Für Bankdirektor Rudolf Goldfuchs zählen nur die Margen zwischen Soll- und Habenzinsen und die Sicherheiten der Kreditnehmer. Sein streng rationales Denken gerät ins Wanken, nachdem eine Mitarbeiterin ihn mit Phänomen konfrontiert, die sich jeglicher Rationalität entziehen, gleichwohl Realität sind. Bereits kurze Zeit darauf beteiligt sich Goldfuchs an einem Hubschrauberflug, um mit einem homöopathischen Mittel die Algenpest in der Nordsee zu bekämpfen. Er wird mit weiteren unerklärlichen Ereignissen konfrontiert, beispielsweise mit der erfolgreichen Bekämpfung des Baumsterbens mit Hilfe von Biomagneten.

Diese und die weiteren Erzählungen berichten von unerklärlichen Vorkommnissen, die rational zwar nicht zu erklären sind, von Wissenschaftlern als Unsinn oder Spinnerei verschrobener Mensch bezeichnet werden, jedoch unumstößliche Tatsachen darstellen. Was dem Leser als überschäumende Phantasie des Autors erscheint, kommt der Wirklichkeit am Nächsten. Was dagegen als realistisch einzustufen ist, hat es tatsächlich nie gegeben.
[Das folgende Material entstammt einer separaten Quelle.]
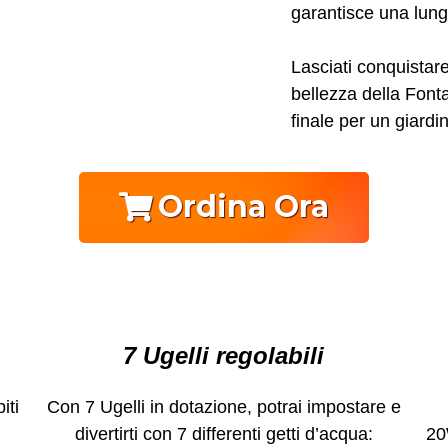
garantisce una lung
Lasciati conquistar
bellezza della Font
finale per un giardi
Ordina Ora
7 Ugelli regolabili
iti
Con 7 Ugelli in dotazione, potrai impostare e
divertirti con 7 differenti getti d’acqua:
20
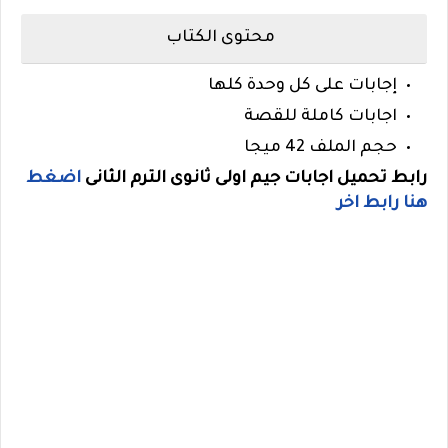
محتوى الكتاب
إجابات على كل وحدة كلها
اجابات كاملة للقصة
حجم الملف 42 ميجا
رابط تحميل اجابات جيم اولى ثانوى الترم الثانى
اضغط
هنا
رابط اخر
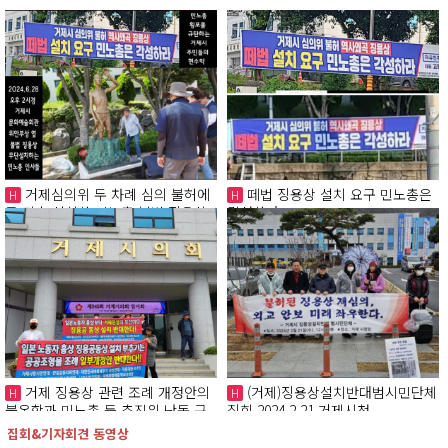
거제심의위 두 차례 심의 불허에
떼법 징용상 설치 요구 민노총은
H
H
도 기습 설치한 민노총 불법 징용상
각성하라
철거해야
거제 징용상 관련 조례 개정안의
(거제)징용상설치반대범시민단체
H
H
불온함과 민노총 등 추진위 난동 규
집회 2024.2.21 거제시청
탄한다
집회&기자회견 동영상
Die Erzählungen entführen den Leser in eine andere Welt und zeigen auf, dass unsere Welt viel mehr ist, als das, was wir mit dem Verstand erfassen können und was rationale Wissenschaft erklären kann. Zugleich wird deutlich, dass die Zukunft ungeahnte Möglichkeiten zur Überwindung aktueller Probleme bietet, an die heute Entscheider in Politik, Wirtschaft und Gesellschaft überhaupt nicht zu denken wagen.

Zehn spannende Erzählungen, die belegen: Wir können heute gar nicht unorthodox und phantasiereich genug denken, um der Wirklichkeit von morgen am Nächsten zu kommen.

Es ist schwieriger, eine vorgefasste Meinung zu zertrümmern als ein Atom. (Albert Einstein)

Der Autor

wurde 1943 am linken Niederrhein geboren, ist gelernter Landwirt und bewirtschaftete einige Jahre ein Gut. Nach Wanderjahren in England, Schweden und Russland folgte ein Ingenieurstudium, anschließend studierte er Agrarwissenschaften und promovierte mit einem regionalpolitischen Thema. Langjährig war er als Politikberater in Deutschland und in der Schweiz tätig und widmete sich viele Jahre in Führungsfunktionen der Entwicklung des Handwerks und der mittelständischen Wirtschaft. Hogeforster baute die Zukunftswerkstatt auf, die er bis heute betreibt, und gründete das Hanse-Parlament, in dem er sich aktuell engagiert.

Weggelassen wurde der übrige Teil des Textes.